ここからはオーバーホールが完了したオーバーホール。の写真になります。
↑前述のとおり、レンズ銘板を兼ねる鏡筒カバー (TELE ROKKOR銘が刻まれているクロームのメッキ筒) はネジ込んでいるだけですし、第1群 (前玉) さえもネジ込んだままです。フィルター枠が特殊サイズで「⌀39mm」のようなサイズなので、ネジ込み式フィルターは無いかも知れませんがご留意下さいませ。
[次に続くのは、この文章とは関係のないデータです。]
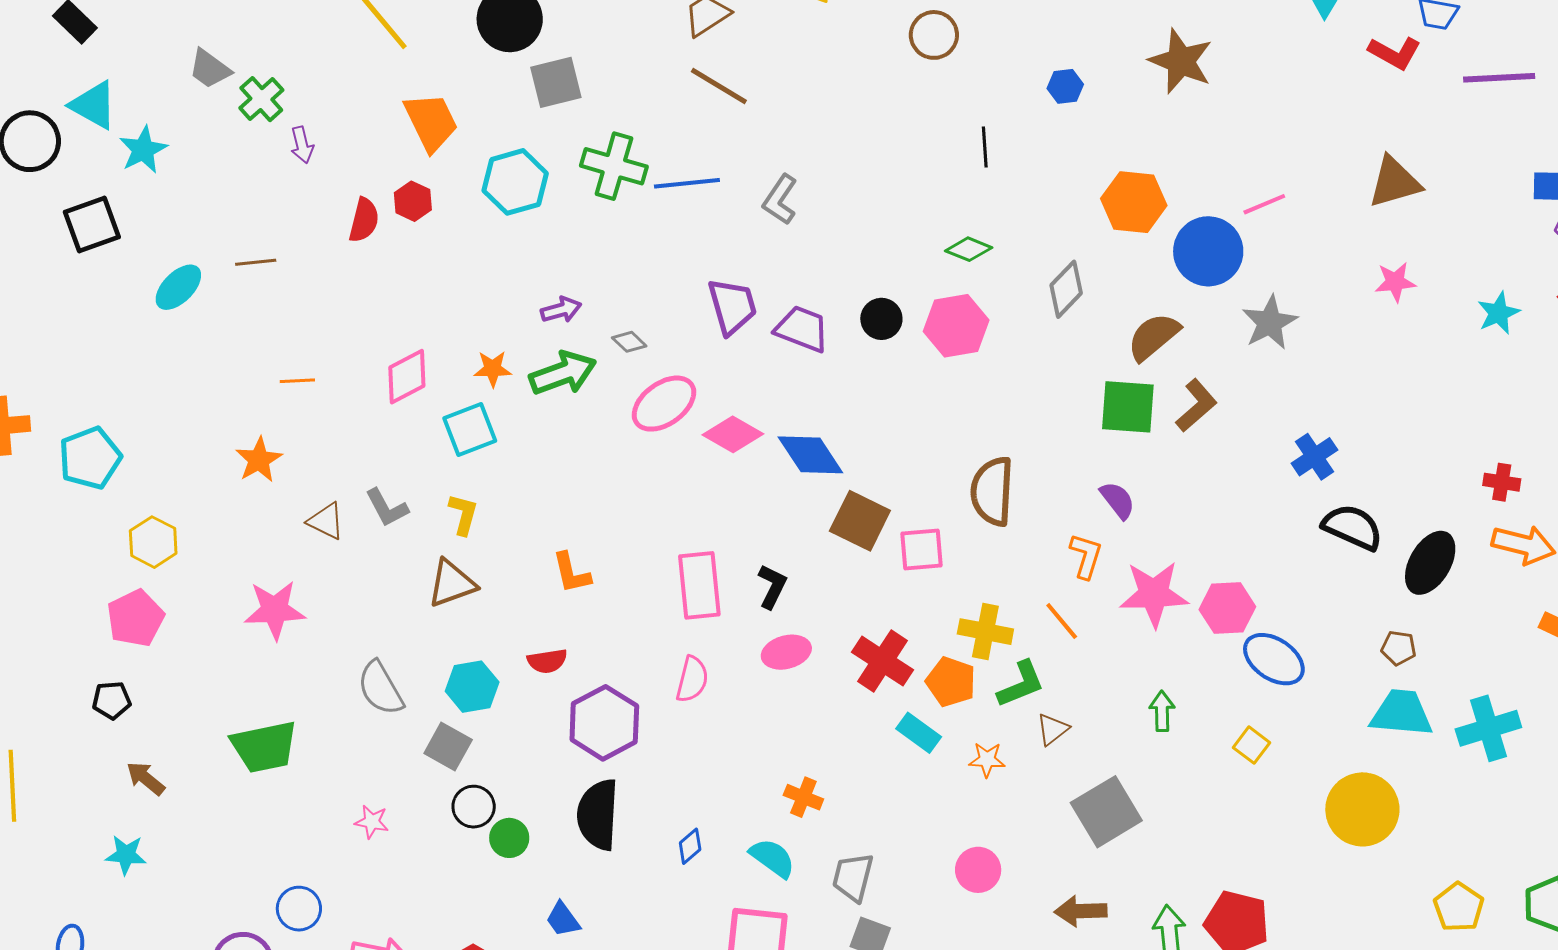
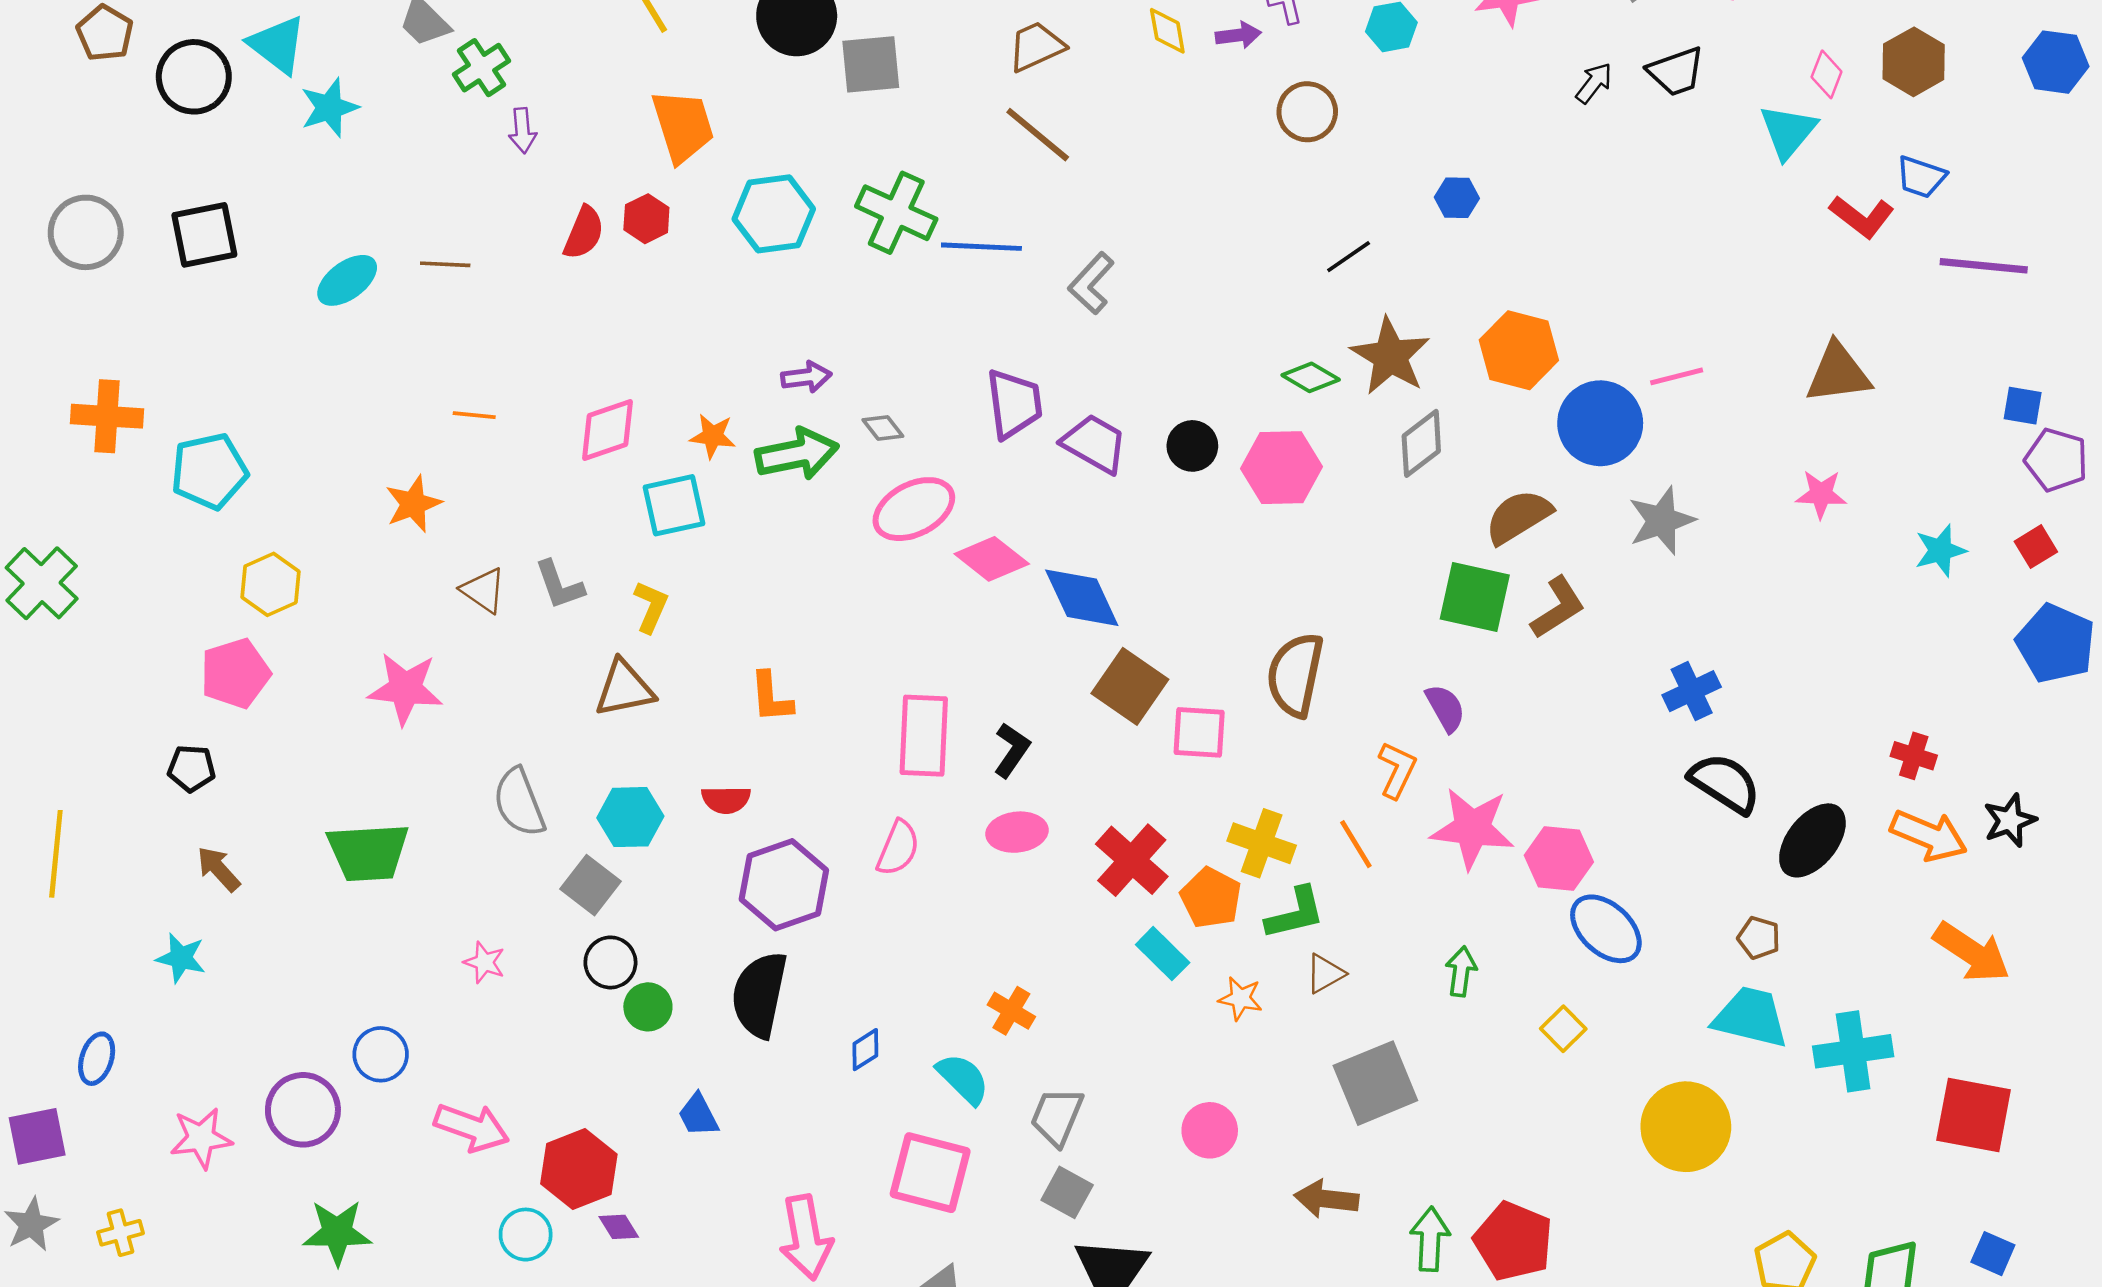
brown star: (1181, 61) -> (1390, 356), moved
gray square: (556, 82) -> (871, 64), moved
black line: (985, 147) -> (1349, 257), turned 51
black square: (92, 224) -> (204, 235), moved

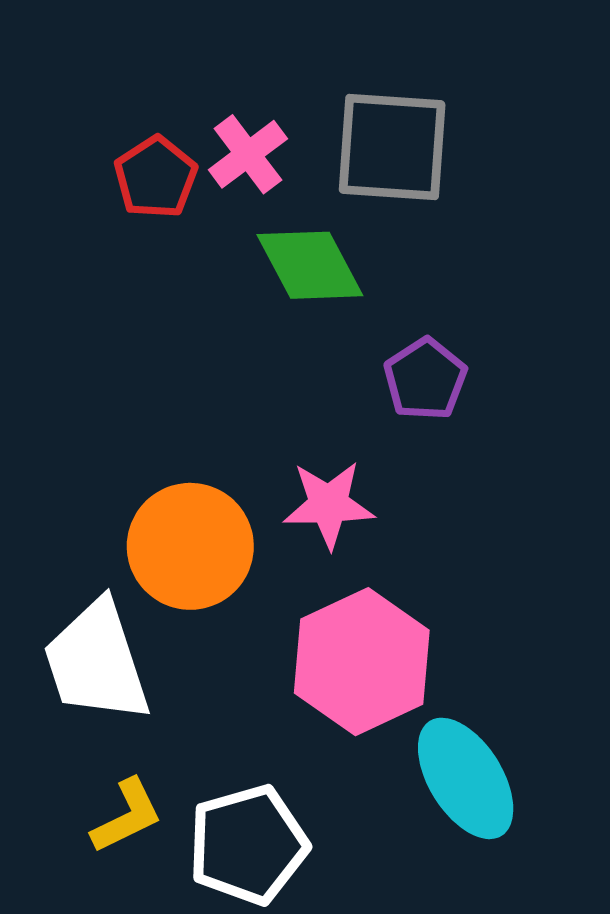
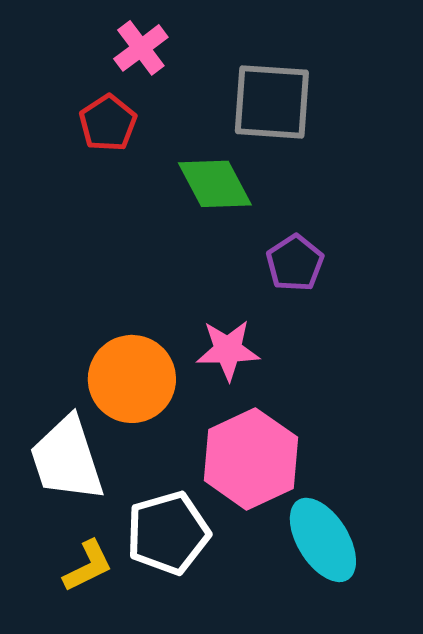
pink cross: (248, 154) -> (141, 48), moved
white pentagon: (248, 845) -> (168, 533), moved

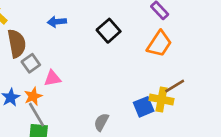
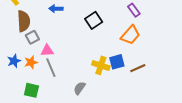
yellow cross: (161, 99) -> (101, 65), moved
blue square: (144, 107) -> (117, 62), moved
gray line: (37, 115) -> (51, 68), moved

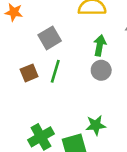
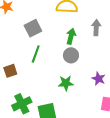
brown square: (29, 73) -> (10, 71), moved
green star: (96, 125) -> (66, 83), moved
鏡筒カバーが緩んだ場合下手すれば第1群 (前玉) も一緒に回ってしまい描写性能が落ちます。
↑光学系内の透明度は非常に高い状態を維持している個体です。第1群 (前玉) 外周全周に渡って微細な菌糸状のカビが生じていたので除去しています (カビ除去痕が残っています)。
↑光学系後群も透明度が凄いのですが、極微細なヘアラインキズだけは残っています。
↑当初バラす前のチェック段階でスカスカ状態だった絞り環操作もシットリしたトルク感を与えて仕上げています。カーボン仕上げの絞り羽根に、やはり赤サビが生じていたので可能な限り除去しています。
ここからは鏡胴の写真になりますが、経年の使用感をほとんど感じさせない大変キレイな状態を維持しています。当方による「磨きいれ」を筐体外装に施したので当時のような艶めかしい眩い光彩を放っています (今回も程ほどに磨いています)。
↑塗布したグリースは、ヘリコイド自体を完全解体できていませんが「黄褐色系グリース:粘性中程度」を塗りました。このモデルもピントの山が多少なりとも掴みにくいので「普通」程度のトルク感で仕上げています。
↑ヘリコイドを完全解体できなかった分は、ちゃんとご請求額で減額しています。
無限遠位置 (当初バラす前の位置に合致/僅かなオーバーインフ状態)、光軸 (偏心含む) 確認や絞り羽根の開閉幅 (開口部/入射光量) と絞り環絞り値との整合性を簡易検査具で確認済ですし、距離計連動ヘリコイドも当初位置で調整しています。距離環を回すトルク感も「全域に渡り完璧に均一」でトルクは「普通」程度に仕上げており、ピント合わせもし易く調整しています。
↑当レンズによる最短撮影距離2m附近での開放実写です。ピントはミニカーの手前側ヘッドライトの本当に「球部分」にしかピントが合っていません (このミニカーはラジコンカーなのでヘッドライトが点灯します)。
↑最小絞り値「f32」での撮影です。回折現象が大幅に現れています。今回のオーバーホール/修理ご依頼、誠にありがとう御座いました。3カ月間の長きに渡りお待たせしてしまい、本当に申し訳御座いませんでした。お詫び申し上げます。